Courtesy DreamWorks Animation
The relationship is very cute, organic, and endearing.

This is a film that definitely relies on the chemistry between the leads, rather than leaning entirely on its jokes or conceits. In addition to their arch characterizations, the interplay between Mr. Peabody and Sherman is geared in such a way that both characters are equally sympathetic and equally central. Mr. Peabody’s dilemma with Sherman is born out of genuine affection, even if he can’t always fully articulate it, and Sherman’s actions are framed in that same affection being reciprocated, even if the boy doesn’t think his plans all the way through. This relationship feels organic and natural, a feeling backed up by excellent voice work and animation that preserves the general tone of the original material but is most definitely modern and geared towards making use of the overabundance of 3-D.
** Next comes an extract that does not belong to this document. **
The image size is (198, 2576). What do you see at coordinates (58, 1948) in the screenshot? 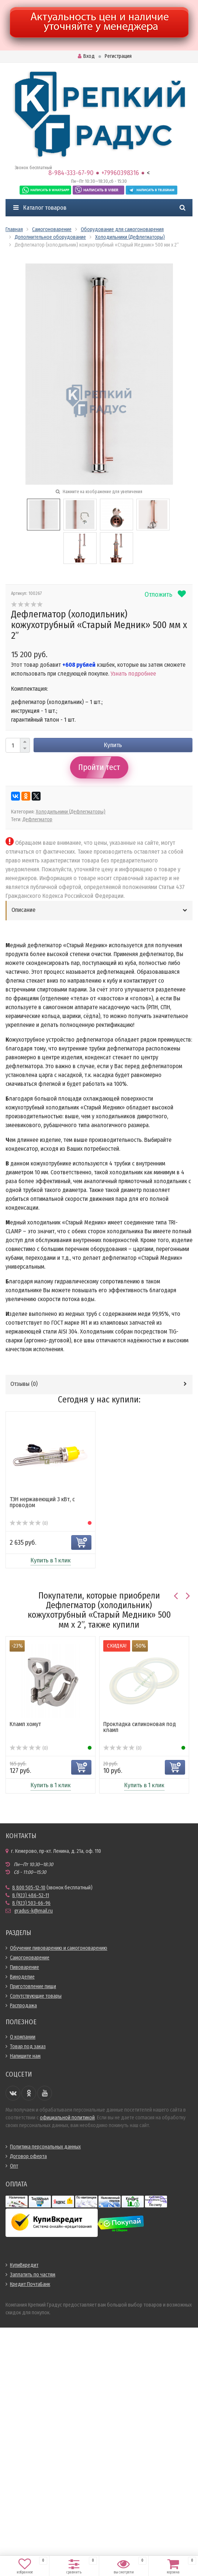 I see `Обучение пивоварению и самогоноварению` at bounding box center [58, 1948]. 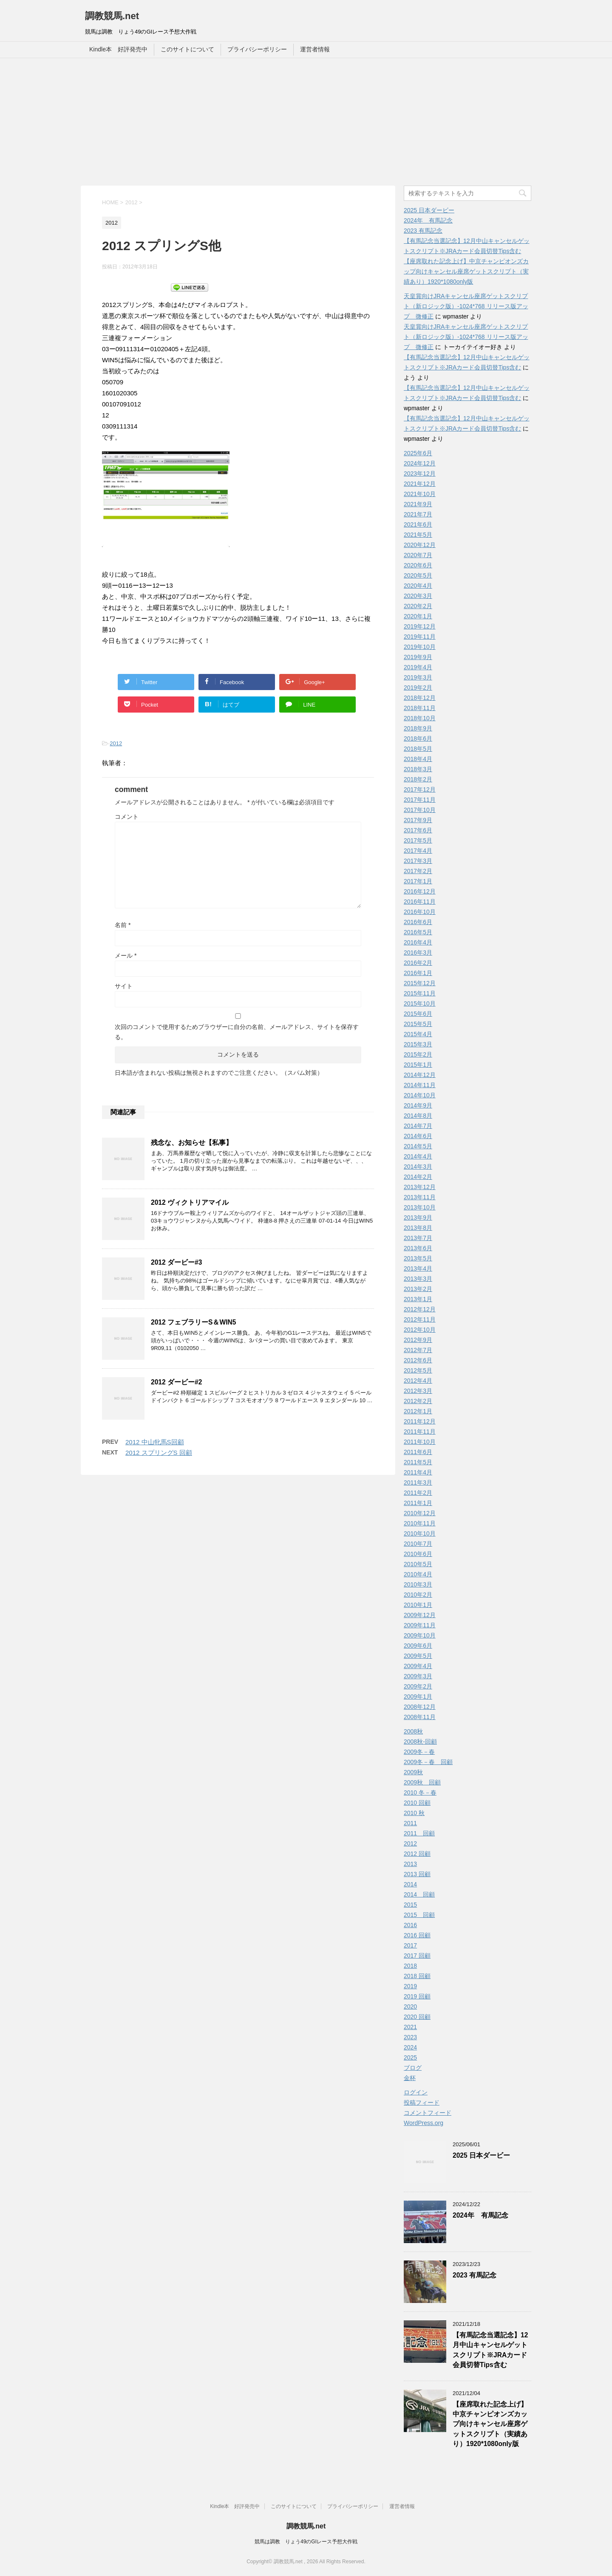  Describe the element at coordinates (418, 1472) in the screenshot. I see `2011年4月` at that location.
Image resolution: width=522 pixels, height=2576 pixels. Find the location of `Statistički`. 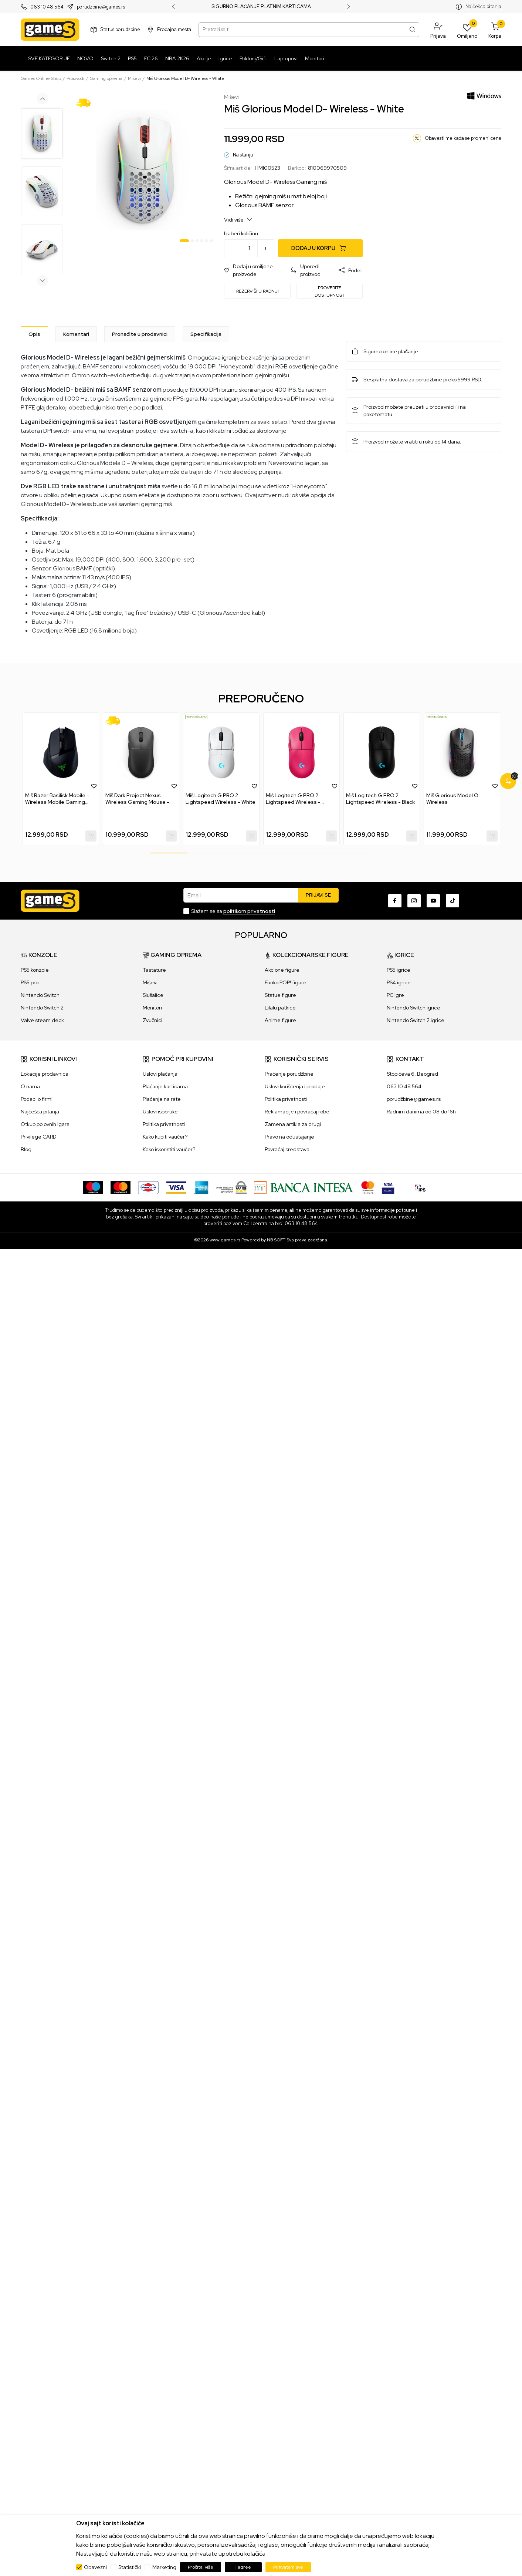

It’s hard to come away from Mr. Peabody & Sherman and not feel a sense of satisfaction. While it lacks the seemingly boundless energy of The LEGO Movie, and the true emotional punch and poignancy of WALL-E or Up, the film is an utter and unquestionable success in how it modernizes the cartoon shorts on which it’s based. It can be difficult to simultaneously educate and entertain, and while the education merit of the film is somewhat pushed aside by the time the third act begins, the hope seems to be that kids will at least ask questions and hit up Wikipedia after they see the movie. The writing’s smart, the characters are very well presented, the action is slick and inventive and doesn’t feel repetitious, and there are a few gags and jokes clearly aimed at older audience members that don’t feel pandering or out of place. Its tone is consistent and light, it honors and exalts its heritage, and it doesn’t overstay its welcome. Overall, I’d recommend Mr. Peabody & Sherman, especially if you were a fan of the cartoon growing up. It’s nice to know that not all reworked concepts in family entertainment are going to the dogs.